Y ahora Amir vuelve a cruzarse en mi camino. Está en Miami esperando a su primer nieto. Aquí presentará —sábado 21, 5:00 p.m.— su nueva novela Mi nombre es polvo en Cuba Ocho, ese templo de memorias donde se palpa el dolor de la patria ausente. Allí, entre cuadros, café fuerte y libros que ya no caben en Cuba, volverá a lanzarnos un espejo a la cara. Esta vez, no será sobre jineteras ni sobre dictaduras, sino sobre la obsesión humana con la posteridad, sobre las heridas de la infancia, sobre el abismo que cada uno guarda bajo la piel.

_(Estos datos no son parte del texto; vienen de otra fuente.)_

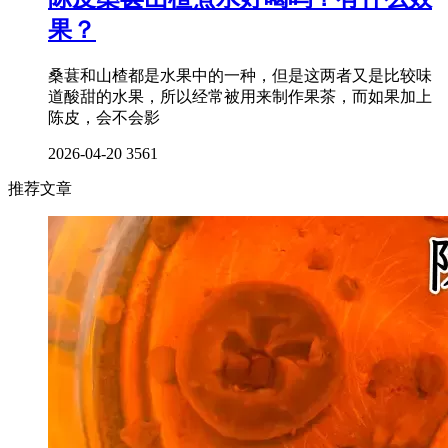
果？
桑葚和山楂都是水果中的一种，但是这两者又是比较味
道酸甜的水果，所以经常被用来制作果茶，而如果加上
陈皮，会不会影
2026-04-20
3561
推荐文章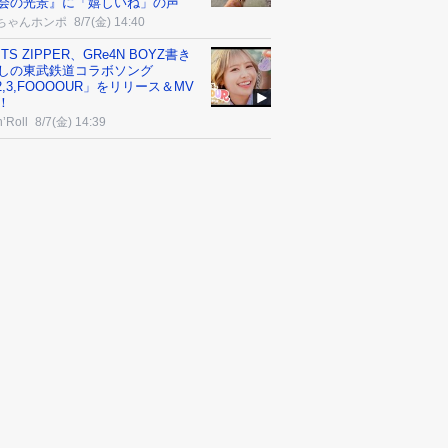
会の光景』に「嬉しいね」の声
ちゃんホンポ
8/7(金) 14:40
ITS ZIPPER、GRe4N BOYZ書き
しの東武鉄道コラボソング
,2,3,FOOOOUR」をリリース＆MV
！
’Roll
8/7(金) 14:39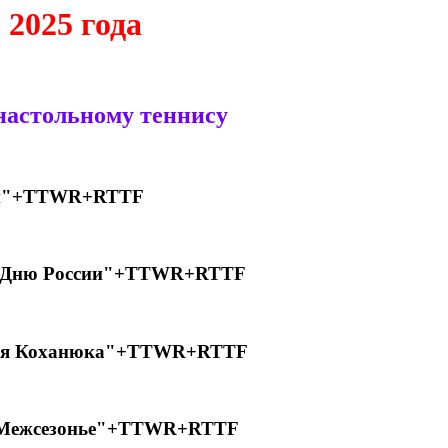
 2025 года
настольному теннису
рный"+TTWR+RTTF
ный Дню России"+TTWR+RTTF
лексея Коханюка"+TTWR+RTTF
ый. Межсезонье"+TTWR+RTTF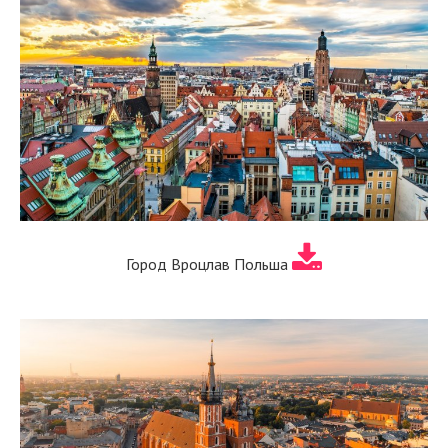
Город Вроцлав Польша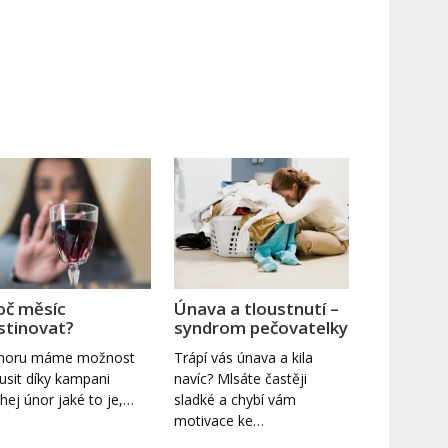
oč měsíc
Únava a tloustnutí –
stinovat?
syndrom pečovatelky
únoru máme možnost
Trápí vás únava a kila
usit díky kampani
navíc? Mlsáte častěji
hej únor jaké to je,…
sladké a chybí vám
motivace ke…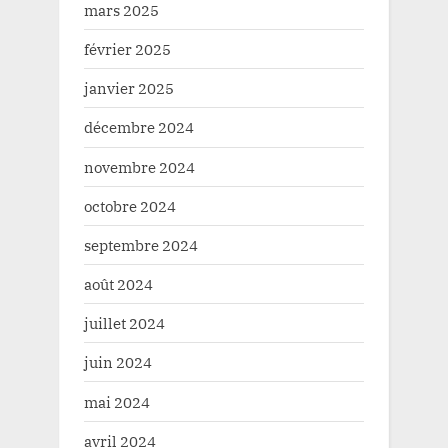
mars 2025
février 2025
janvier 2025
décembre 2024
novembre 2024
octobre 2024
septembre 2024
août 2024
juillet 2024
juin 2024
mai 2024
avril 2024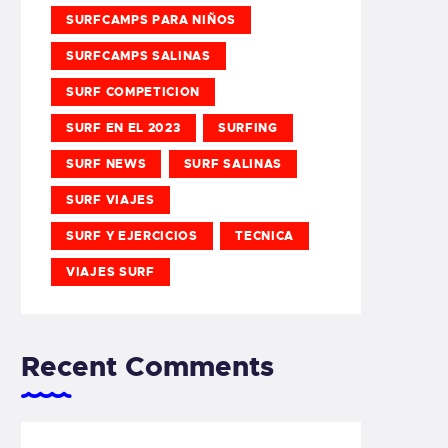
SURFCAMPS PARA NIÑOS
SURFCAMPS SALINAS
SURF COMPETICION
SURF EN EL 2023
SURFING
SURF NEWS
SURF SALINAS
SURF VIAJES
SURF Y EJERCICIOS
TECNICA
VIAJES SURF
Recent Comments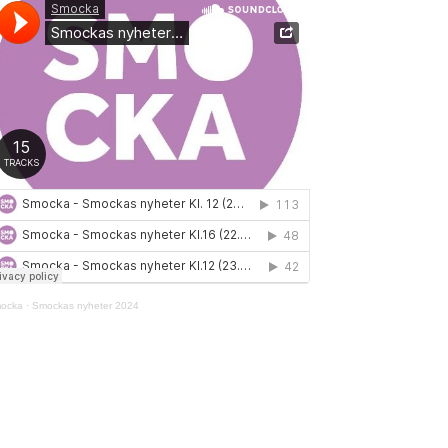
ocka
·
Smockas nyheter 2024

Peter Faecke, editor alemán, escribió: “Estas memorias impúdicas de un tatuador enloquecido por sus delirios de grandeza, sus traumas familiares y sus sueños de alcanzar la posteridad son el pretexto para lanzarnos a la cara cuánta miseria humana se esconde en los entresijos de la sociedad actual, a cuánta hipocresía nos rendimos por puro y malsano egoísmo y, por encima de todo, cuánto de demonio escondemos bajo la piel de ángel con la que nos vestimos cada día. Una obra mayor que, sin ser del tema que Amir Valle suele abordar con su reconocida pericia narrativa en sus obras más elogiadas (Cuba y sus infiernos), muestra la absoluta e indiscutible madurez literaria de este escritor fundamental en las letras cubanas.”

Espero a Amir no solo para hablar de libros. Lo espero para hablar de la vida que viene, para seguir intercambiando sobre la crianza de mi niño y de los nietos. De los hijos que crecen o de la patria que muere. Lo espero para agradecerle, una vez más, por Habana Babilonia, por su coraje —soportó golpizas físicas durante la investigación y psicológicas del régimen—, por su manera de señalar las ruinas sin esquivar la ternura. Porque quien ha dicho la verdad en voz alta, como él, ya no pertenece al exilio, sino al archivo vivo de las conciencias insobornables.

Nosotros, los que lo leímos en setenta y dos horas con los ojos abiertos de par en par, seguimos leyendo. Porque quien conoce la verdad sobre Cuba ya no puede volver a dormir tranquilo. Ni vivir tranquilo. Ni callar jamás.